The length of the re-entry ban should be determined with due regard to all relevant circumstances of an individual case and should not normally exceed 5 years. In cases of serious threat to public policy or public security, Member States should be allowed to impose a longer re-entry ban.

(11) The use of temporary custody should be limited and bound to the principle of proportionality. Temporary custody should only be used if necessary to prevent the risk of absconding and if the application of less coercive measures would not be sufficient.

(12) Provision should be made to deal with the situation of a third-country national who is the subject of a removal order or return decision issued by a Member State and is apprehended in the territory of another Member State.

(13) This Directive includes provisions on the recognition of return decisions or removal orders which supersede Council Directive 2001/40/EC on mutual recognition of decisions on the expulsion of third-country nationals[5]. That Directive should therefore be repealed.

(14) Council Decision 2004/191/EC[6] sets out criteria and practical arrangements for the compensation of financial imbalances resulting from mutual recognition of expulsion decisions, which should be applied mutatis mutandis when recognising return decisions or removal orders according to this Directive.

(15) Member States should have rapid access to information on return decisions, removal orders and re-entry bans issued by other Member States. This information sharing should take place in accordance with [Decision/Regulation … on the establishment, operation and use of the Second Generation Schengen Information System (SIS II)][7]

(16) Since the objective of this Directive, namely to establish common rules concerning return, removal, use of coercive measures, temporary custody and re-entry, cannot be sufficiently achieved by the Member States and can therefore, by reason of the scale and effects be better achieved at Community level, the Community may adopt measures, in accordance with the principle of subsidiarity as set out in Article 5 of the Treaty. In accordance with the principle of proportionality, as set out in that Article, this Directive does not go beyond what is necessary to achieve that objective.

(17) Member States should give effect to the provisions of this Directive without discrimination on the basis of sex, race, colour, ethnic or social origin, genetic features, language, religion or belief, political or any other opinions, membership of a national minority, property, birth, disability, age or sexual orientation.

(18) In line with the 1989 United Nations Convention on the Rights of the Child, the “best interests of the child” should be a primary consideration of Member States when implementing this Directive. In line with the European Convention on Human Rights, respect for family life should be a primary consideration of Member States when implementing this Directive.

(19) Application of this Directive is without prejudice to the obligations resulting from the Geneva Convention relating to the Status of Refugees of 28 July 1951, as amended by the New York Protocol of 31 January 1967.

(20) This Directive respects the fundamental rights and observes the principles recognised in particular by the Charter of Fundamental Rights of the European Union.

(21) In accordance with Articles 1 and 2 of the Protocol on the position of Denmark annexed to the Treaty on European Union and the Treaty establishing the European Community, Denmark is not taking part in the adoption of this Directive and is not bound by it or subject to its application. Given that this Directive builds - to the extent that it applies to third country nationals who do not fulfil or who no longer fulfil the conditions of entry in accordance with the Convention Implementing the Schengen Agreement[8] - upon the Schengen acquis under the provisions of Title IV of Part Three of the Treaty establishing the European Community, Denmark should, in accordance with Article 5 of the said Protocol, decide, within a period of six months after the adoption of this Directive, whether it will implement it in its national law.

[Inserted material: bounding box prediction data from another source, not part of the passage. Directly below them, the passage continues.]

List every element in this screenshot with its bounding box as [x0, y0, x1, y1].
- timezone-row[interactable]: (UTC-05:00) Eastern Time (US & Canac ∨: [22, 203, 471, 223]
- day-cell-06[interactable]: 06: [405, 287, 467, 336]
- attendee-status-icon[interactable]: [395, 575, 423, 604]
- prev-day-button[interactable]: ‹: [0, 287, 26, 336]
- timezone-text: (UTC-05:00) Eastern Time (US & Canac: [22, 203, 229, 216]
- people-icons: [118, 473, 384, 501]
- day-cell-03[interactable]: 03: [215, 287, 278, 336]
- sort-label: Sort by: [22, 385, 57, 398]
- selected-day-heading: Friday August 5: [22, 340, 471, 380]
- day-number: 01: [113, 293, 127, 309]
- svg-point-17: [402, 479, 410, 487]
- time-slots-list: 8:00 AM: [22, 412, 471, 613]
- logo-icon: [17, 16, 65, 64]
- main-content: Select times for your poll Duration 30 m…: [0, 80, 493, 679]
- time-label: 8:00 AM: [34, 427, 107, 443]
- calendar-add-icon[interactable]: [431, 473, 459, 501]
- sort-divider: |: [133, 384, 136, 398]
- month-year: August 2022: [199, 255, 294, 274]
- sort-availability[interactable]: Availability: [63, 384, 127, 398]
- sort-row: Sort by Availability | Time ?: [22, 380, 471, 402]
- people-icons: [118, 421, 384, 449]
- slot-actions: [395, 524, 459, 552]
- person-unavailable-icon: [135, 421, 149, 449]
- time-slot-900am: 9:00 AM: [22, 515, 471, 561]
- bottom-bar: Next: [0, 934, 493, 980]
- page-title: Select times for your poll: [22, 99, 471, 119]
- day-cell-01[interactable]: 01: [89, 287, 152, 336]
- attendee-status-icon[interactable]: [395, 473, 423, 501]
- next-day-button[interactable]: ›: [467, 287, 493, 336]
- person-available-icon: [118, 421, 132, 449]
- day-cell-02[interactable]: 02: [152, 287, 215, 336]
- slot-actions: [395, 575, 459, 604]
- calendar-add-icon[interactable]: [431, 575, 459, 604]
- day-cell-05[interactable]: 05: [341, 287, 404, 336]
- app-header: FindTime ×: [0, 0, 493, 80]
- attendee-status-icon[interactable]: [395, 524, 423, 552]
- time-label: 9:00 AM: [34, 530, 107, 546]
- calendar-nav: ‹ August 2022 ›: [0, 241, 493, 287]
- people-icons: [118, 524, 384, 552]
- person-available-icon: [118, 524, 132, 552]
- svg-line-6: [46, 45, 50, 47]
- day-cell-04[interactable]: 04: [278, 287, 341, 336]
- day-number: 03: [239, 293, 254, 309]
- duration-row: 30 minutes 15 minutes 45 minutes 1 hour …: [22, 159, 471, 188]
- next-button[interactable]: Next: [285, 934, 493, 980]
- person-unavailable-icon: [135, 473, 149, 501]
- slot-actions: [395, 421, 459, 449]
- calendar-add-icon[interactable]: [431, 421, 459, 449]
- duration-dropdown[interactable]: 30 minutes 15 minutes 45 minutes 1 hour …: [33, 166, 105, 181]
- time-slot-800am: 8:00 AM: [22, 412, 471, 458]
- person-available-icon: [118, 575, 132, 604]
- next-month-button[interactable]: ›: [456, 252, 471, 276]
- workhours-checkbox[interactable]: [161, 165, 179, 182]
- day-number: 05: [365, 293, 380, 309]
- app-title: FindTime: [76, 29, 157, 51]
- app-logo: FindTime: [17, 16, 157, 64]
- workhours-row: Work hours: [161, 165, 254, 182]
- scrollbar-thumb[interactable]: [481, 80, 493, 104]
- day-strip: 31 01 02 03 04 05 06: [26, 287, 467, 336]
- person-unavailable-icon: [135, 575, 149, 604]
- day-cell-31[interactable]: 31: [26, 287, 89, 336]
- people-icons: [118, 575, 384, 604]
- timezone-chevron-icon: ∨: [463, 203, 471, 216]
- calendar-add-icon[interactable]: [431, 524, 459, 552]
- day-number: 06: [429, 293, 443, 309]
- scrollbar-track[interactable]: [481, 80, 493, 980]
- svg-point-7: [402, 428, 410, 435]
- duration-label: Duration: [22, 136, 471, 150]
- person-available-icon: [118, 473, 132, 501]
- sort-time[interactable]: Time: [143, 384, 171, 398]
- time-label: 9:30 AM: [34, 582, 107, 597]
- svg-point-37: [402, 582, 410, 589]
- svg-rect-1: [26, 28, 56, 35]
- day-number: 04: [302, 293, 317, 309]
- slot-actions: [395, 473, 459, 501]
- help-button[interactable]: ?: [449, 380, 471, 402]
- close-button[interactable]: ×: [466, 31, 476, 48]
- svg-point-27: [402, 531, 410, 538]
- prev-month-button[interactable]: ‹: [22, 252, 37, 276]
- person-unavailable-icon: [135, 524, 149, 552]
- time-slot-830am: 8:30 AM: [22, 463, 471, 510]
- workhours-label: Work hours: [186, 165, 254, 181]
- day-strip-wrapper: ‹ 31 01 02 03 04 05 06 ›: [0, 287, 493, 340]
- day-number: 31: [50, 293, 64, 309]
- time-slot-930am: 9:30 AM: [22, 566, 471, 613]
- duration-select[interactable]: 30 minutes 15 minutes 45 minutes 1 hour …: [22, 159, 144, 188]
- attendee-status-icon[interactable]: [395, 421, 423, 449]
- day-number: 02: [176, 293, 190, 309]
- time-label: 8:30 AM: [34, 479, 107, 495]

(22) This Directive constitutes - to the extent that it applies to third country nationals who do not fulfil or who no longer fulfil the conditions of entry in accordance with the Convention Implementing the Schengen Agreement - a development of provisions of the Schengen acquis within the meaning of the Agreement concluded by the Council of the European Union and the Republic of Iceland and the Kingdom of Norway concerning the association of those two States with the implementation, application and development of the Schengen acquis, which fall within the area referred to in Article 1, point C of Council Decision 1999/437/EC [9]on certain arrangements for the application of that Agreement.

(23) This Directive constitutes a development of the provisions of the Schengen acquis within the meaning of the Agreement signed by the European Union, the European Community and the Swiss Confederation on the latter's association with the implementation, application and development of the Schengen acquis which fall within the area referred to in Article 4(1) of Council Decision 2004/860/EC[10] on the provisional application of certain provisions of that Agreement.

(24) This Directive constitutes - to the extent that it applies to third country nationals who do not fulfil or who no longer fulfil the conditions of entry in accordance with the Convention Implementing the Schengen Agreement - an act building on the Schengen acquis or otherwise related to it within the meaning of Article 3(2) of the Act of Accession,

HAVE ADOPTED THIS DIRECTIVE:

Chapter I GENERAL PROVISIONS

Article 1 Subject matter

This Directive sets out common standards and procedures to be applied in Member States for returning illegally staying third-country nationals, in accordance with fundamental rights as general principles of Community law as well as international law, including refugee protection and human rights obligations.

Article 2 Scope

1. This Directive applies to third-country nationals staying illegally in the territory of a Member State, i.e.

1. who do not fulfil or who no longer fulfil the conditions of entry as set out in Article 5 of the Convention Implementing the Schengen Agreement, or

2. who are otherwise illegally staying in the territory of a Member State.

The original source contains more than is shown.